Report all lines from the entries below in which "each" appears.

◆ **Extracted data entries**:
********************

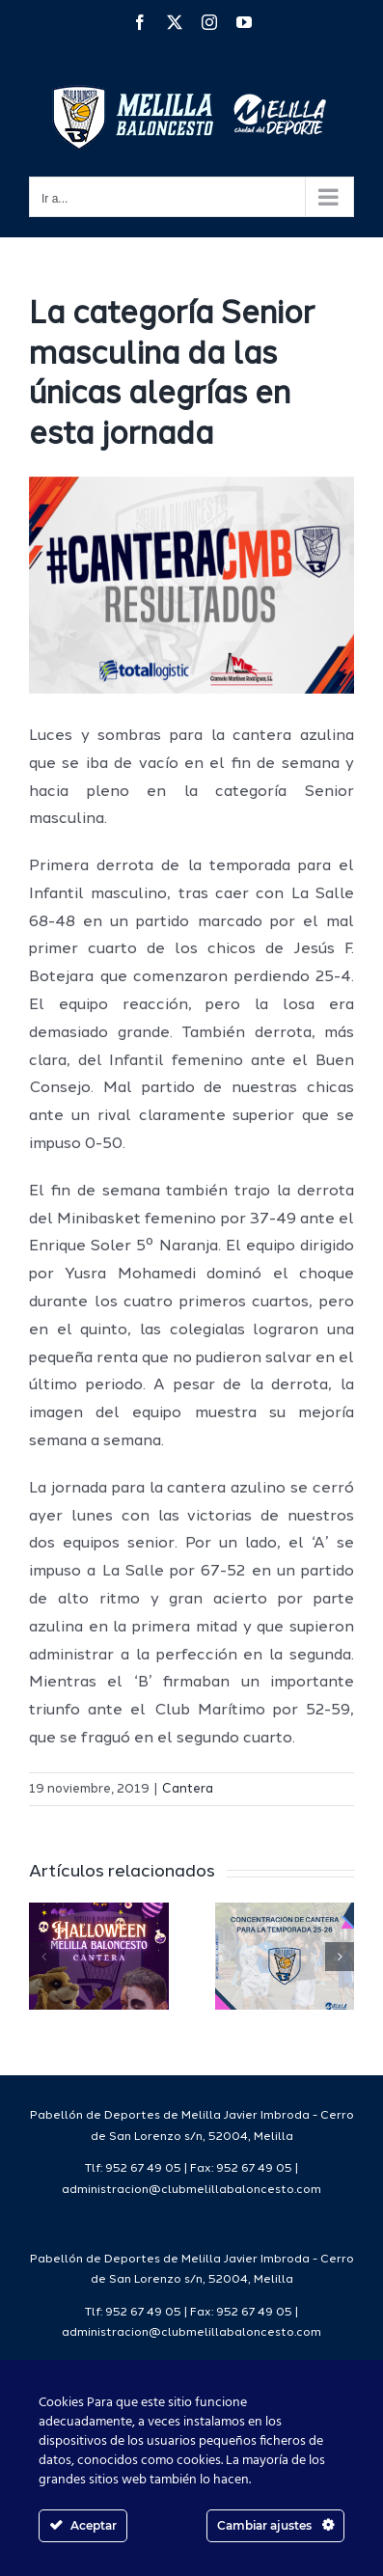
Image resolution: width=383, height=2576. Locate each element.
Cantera (187, 1789)
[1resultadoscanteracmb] (191, 585)
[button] (43, 1956)
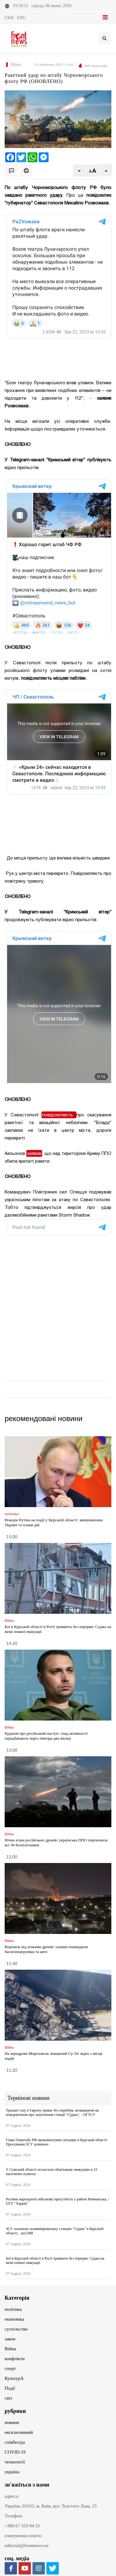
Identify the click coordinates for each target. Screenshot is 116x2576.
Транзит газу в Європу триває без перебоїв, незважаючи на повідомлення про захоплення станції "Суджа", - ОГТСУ (52, 2112)
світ (8, 2398)
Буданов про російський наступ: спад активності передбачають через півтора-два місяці (46, 1736)
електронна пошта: (23, 2535)
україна (12, 2471)
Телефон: (14, 2515)
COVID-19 (15, 2452)
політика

********************

◆ **ANSWER TO THIS EXERCISE**:
Image resolution: width=383, height=2576. Locate each element.
Identify the click coordinates for each target. Screenshot is 116x2576.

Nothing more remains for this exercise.